As long as x’ fits the requirement of x’ < y’*2⁸, our guess z’ can be at most 1 off, and more specifically, z’ is either z or z+1, since both x’*2³ <= x and y’*2³ <= y.

So, we can do a test by calculating z’ * y. If z’ * y > z, then apparently our z’ must have been z+1. Else z’ = z. So we can simply correct for that.

Some pseudo-code for this:

y' = y;
x' = x;

while (y' >= 256)
{
    y' >>= 1;
    x' >>= 1;
}

z = div( x', y' );
if (z > 0)
{
    z--;

    x2 = mul(z, y);
    x3 = x - y;

    if (x3 <= x)
        if (x2 <= x3)
        {
            z++;
            x2 += y;
        }

    r = x - x2;
}
else
    r = x;

Note that in this pseudo-code I had to circumvent some issues: mul(z, y) can only give a 16-bit value at most. So in the case where z’ is actually z+1, it may overflow. So instead we turn it around and test for z’-1, which always fits in 16-bit. This won’t work if z’ is 0, because z’-1 will underflow then. Then again, if z’ was 0, the initial guess must have been correct, because else z would have to be -1. This is not possible, since we have assumed non-negative numbers as input. So we only need to test cases where z’ > 0, which means we can always use z’-1 as a guess.
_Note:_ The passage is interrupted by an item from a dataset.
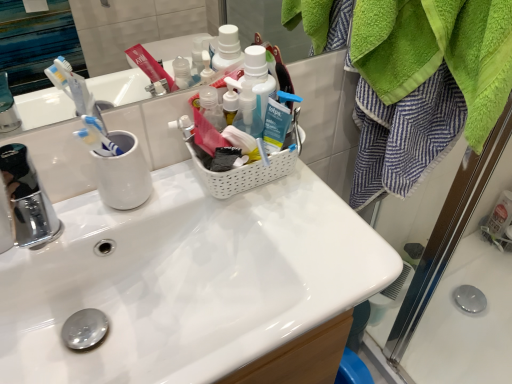 Describe the element at coordinates (187, 280) in the screenshot. I see `white glossy sink at center` at that location.

Locate an element on the screen. This screenshot has width=512, height=384. white glossy sink at center is located at coordinates (187, 280).

In order to click on white glossy sink at center in this screenshot , I will do `click(187, 280)`. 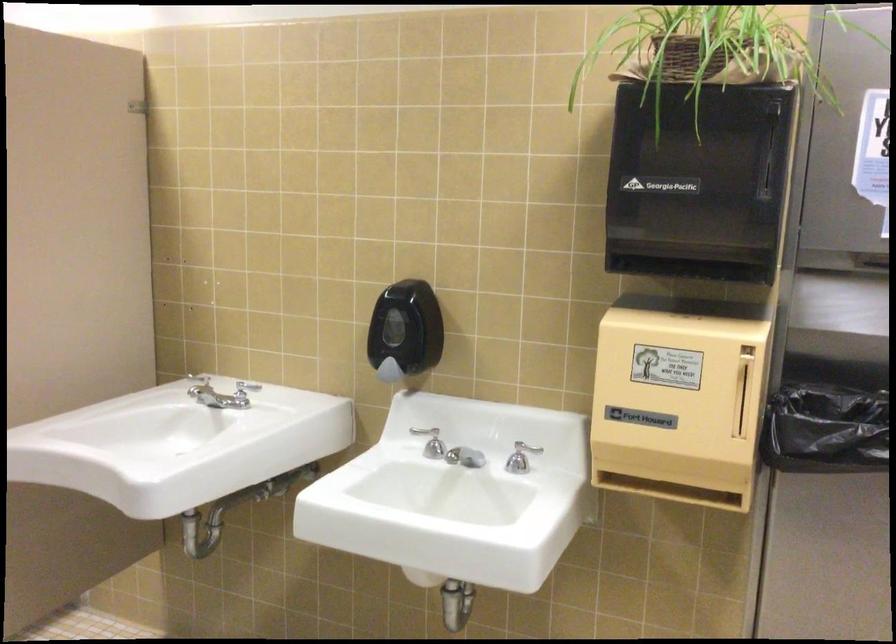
Note also that z’ is 8-bit by definition, and only y is 16-bit. When implementing this in assembly, you can do an optimized multiply routine, using the 8-bit value in the loop. And if you implement it in assembly, you could detect overflow with the carry flag, so you wouldn’t necessarily need to use z’-1 in the guess, but you can just use z’ directly.

In that case you do not have to use x3 = x – y to compare the guess against either, but you can just use x directly. This avoids the other problem here: if x < y, then x3 will underflow. The if (x3 <= x) is an extra check for underflow situations.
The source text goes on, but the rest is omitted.